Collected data
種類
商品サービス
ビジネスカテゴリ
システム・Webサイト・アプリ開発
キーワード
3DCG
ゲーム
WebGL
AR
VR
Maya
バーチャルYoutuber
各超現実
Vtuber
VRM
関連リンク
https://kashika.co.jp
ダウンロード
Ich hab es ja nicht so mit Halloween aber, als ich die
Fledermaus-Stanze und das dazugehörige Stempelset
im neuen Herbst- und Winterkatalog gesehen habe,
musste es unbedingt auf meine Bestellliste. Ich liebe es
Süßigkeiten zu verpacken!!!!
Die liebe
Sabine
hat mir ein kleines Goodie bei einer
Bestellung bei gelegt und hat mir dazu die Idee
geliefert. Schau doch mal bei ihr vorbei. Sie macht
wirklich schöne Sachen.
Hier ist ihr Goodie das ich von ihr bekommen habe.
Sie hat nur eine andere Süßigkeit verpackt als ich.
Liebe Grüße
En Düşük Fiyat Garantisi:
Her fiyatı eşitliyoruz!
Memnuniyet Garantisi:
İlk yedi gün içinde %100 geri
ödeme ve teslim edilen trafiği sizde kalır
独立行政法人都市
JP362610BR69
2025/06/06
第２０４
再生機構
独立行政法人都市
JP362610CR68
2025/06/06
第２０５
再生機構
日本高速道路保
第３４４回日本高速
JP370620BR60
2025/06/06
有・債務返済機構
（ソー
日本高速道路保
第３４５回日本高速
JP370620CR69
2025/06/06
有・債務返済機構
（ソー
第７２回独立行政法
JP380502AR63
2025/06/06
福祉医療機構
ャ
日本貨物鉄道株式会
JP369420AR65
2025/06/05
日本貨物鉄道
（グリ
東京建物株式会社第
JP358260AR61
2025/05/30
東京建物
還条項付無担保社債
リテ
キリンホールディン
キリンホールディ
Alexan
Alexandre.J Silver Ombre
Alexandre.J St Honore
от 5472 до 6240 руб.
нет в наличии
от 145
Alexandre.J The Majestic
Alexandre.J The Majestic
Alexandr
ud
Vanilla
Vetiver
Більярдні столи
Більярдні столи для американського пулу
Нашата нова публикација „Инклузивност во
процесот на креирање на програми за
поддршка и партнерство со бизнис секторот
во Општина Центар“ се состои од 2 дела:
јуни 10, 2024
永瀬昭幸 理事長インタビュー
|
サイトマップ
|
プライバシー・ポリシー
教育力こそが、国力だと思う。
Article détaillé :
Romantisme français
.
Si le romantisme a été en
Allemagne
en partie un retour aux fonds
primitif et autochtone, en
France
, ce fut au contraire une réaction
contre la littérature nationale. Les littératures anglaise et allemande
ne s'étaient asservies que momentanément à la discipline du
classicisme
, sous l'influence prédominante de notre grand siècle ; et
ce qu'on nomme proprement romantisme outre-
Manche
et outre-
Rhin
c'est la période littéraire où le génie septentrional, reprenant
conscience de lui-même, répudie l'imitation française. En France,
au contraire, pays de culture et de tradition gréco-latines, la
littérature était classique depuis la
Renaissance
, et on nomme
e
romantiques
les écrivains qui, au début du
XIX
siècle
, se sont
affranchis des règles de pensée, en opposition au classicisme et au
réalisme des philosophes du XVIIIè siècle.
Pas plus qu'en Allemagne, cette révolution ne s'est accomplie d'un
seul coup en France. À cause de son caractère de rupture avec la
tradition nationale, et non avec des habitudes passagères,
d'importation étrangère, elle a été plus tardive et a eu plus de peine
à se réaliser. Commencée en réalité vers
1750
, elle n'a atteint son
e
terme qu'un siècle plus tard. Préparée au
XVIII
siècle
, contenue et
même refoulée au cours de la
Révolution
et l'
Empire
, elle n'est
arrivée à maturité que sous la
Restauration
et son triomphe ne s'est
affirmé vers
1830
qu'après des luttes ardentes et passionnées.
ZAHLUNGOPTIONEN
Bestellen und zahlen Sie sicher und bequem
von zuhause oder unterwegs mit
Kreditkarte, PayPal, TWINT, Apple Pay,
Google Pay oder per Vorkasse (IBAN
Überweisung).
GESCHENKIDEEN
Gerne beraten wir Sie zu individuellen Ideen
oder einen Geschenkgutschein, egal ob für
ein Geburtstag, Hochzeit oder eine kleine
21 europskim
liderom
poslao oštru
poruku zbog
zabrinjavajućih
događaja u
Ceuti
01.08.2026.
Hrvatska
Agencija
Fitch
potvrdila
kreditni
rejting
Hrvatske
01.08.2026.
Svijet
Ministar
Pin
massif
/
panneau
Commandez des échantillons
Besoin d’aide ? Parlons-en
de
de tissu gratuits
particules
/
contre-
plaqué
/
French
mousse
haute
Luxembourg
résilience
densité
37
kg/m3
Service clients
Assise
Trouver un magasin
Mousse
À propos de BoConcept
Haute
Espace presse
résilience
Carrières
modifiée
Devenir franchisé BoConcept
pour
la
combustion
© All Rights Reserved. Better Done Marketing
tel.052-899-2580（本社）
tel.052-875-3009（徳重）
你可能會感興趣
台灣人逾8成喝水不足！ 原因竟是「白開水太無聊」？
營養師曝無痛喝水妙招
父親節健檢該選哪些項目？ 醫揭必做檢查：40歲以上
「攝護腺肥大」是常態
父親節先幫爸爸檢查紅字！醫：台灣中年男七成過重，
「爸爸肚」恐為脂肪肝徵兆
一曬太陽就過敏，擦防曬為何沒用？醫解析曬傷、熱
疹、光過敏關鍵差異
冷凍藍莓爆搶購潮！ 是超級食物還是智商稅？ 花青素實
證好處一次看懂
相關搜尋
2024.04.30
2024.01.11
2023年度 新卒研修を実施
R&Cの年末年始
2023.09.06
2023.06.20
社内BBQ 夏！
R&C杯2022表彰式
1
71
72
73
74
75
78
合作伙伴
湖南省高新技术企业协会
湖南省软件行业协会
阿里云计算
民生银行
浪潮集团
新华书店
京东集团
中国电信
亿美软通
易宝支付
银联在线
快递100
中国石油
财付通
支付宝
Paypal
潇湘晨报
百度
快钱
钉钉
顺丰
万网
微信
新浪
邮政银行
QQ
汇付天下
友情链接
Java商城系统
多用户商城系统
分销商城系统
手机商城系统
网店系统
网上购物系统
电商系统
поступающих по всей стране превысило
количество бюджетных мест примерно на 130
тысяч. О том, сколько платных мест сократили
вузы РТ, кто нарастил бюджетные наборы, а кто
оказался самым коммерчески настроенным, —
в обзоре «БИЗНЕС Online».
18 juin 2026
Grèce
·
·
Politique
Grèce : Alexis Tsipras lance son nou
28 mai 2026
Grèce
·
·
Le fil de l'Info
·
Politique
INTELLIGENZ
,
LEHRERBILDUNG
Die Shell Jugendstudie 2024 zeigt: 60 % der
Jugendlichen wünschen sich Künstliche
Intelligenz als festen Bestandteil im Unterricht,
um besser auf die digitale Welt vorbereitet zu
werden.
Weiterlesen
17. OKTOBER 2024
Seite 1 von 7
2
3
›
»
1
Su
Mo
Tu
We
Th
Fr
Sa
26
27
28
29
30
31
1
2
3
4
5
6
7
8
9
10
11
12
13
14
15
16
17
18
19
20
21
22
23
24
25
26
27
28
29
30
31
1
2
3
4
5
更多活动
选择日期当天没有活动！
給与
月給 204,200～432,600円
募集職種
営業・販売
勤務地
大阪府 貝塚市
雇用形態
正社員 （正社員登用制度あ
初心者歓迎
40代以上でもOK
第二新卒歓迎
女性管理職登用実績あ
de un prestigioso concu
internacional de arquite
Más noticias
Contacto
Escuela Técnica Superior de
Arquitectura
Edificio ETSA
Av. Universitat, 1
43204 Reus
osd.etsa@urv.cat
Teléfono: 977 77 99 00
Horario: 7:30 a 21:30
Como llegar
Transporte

Your task:
For the entries above, give only the number of lines that contain the word "classicisme".

Finished task:
2